Statistics from the Victorian Commission for Gambling and Liquor Regulation indicate gamblers lost a whopping $55.7 million through Ballarat’s poker machines in 2017/2018 financial year.
This is an increase of about $1.2 million in the 2016/17 year within the same period.
This alarming development, according to Salvation Army Captain Craig Wood, has left many families close to broke.
“We have families that have lost everything to pokies … there are children in our city going hungry because of these machines,” he said.
“Something has to lessen the impact of these machines on innocent people.”

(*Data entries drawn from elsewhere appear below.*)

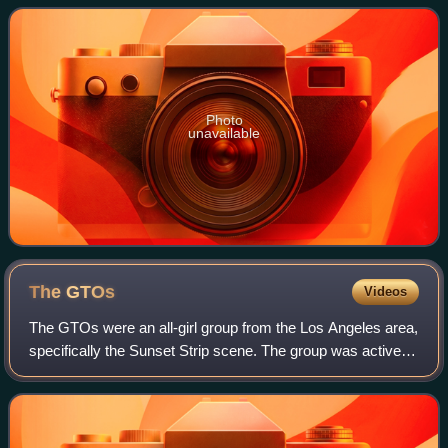
Photo
unavailable
The
GTOs
Videos
The GTOs were an all-girl group from the Los Angeles area,
specifically the Sunset Strip scene. The group was active
for two and a half years, followed by one reunion
performance in 1974. Their only a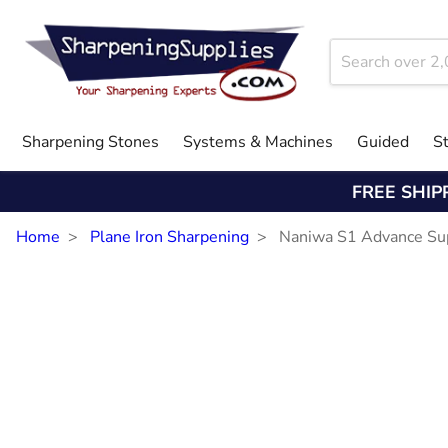
Sharpening Stones
Systems & Machines
Guided
S
FREE SHIP
Home
Plane Iron Sharpening
Naniwa S1 Advance Su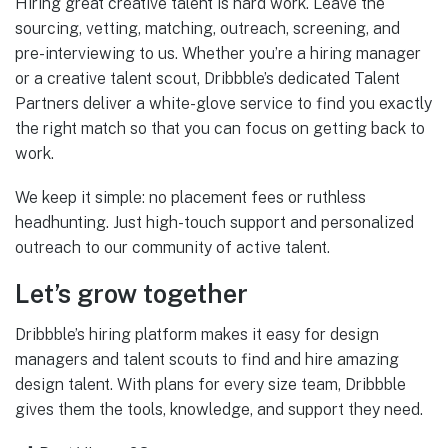
Hiring great creative talent is hard work. Leave the
sourcing, vetting, matching, outreach, screening, and
pre-interviewing to us. Whether you’re a hiring manager
or a creative talent scout, Dribbble’s dedicated Talent
Partners deliver a white-glove service to find you exactly
the right match so that you can focus on getting back to
work.
We keep it simple: no placement fees or ruthless
headhunting. Just high-touch support and personalized
outreach to our community of active talent.
Let’s grow together
Dribbble’s hiring platform makes it easy for design
managers and talent scouts to find and hire amazing
design talent. With plans for every size team, Dribbble
gives them the tools, knowledge, and support they need.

A spokesperson for the Ballarat Interagency Taskforce on Gambling, which includes The Salvation Army, Ballarat Community Health, Ballarat Council, Federation University, the Central Highlands Primary Care Partnership, and YMCA, revealed it was the city’s worst poker machine loss in six years.
With this, the group is urging Victoria’s two major political parties to adopt a 2010 recommendation by the Productivity Commission that would lower maximum pokies bets to $1 from the current $5 and restrict the trading hours of hotels with poker machines.
Among other reforms, the BIT is also seeking the reduction of maximum ATM cash withdrawals in pokies venues from $500 to $200 and cutting down on the number of poker machines in play across the state.
Ballarat Community Health’s research coordinator, Dr Deb Greenslade, lamented the huge losses in Victoria and expressed concern that the state was profiting from them.
“It is unethical for the government to reap over $1.1 billion in tax from gambling at the expense of community wellbeing,” she said.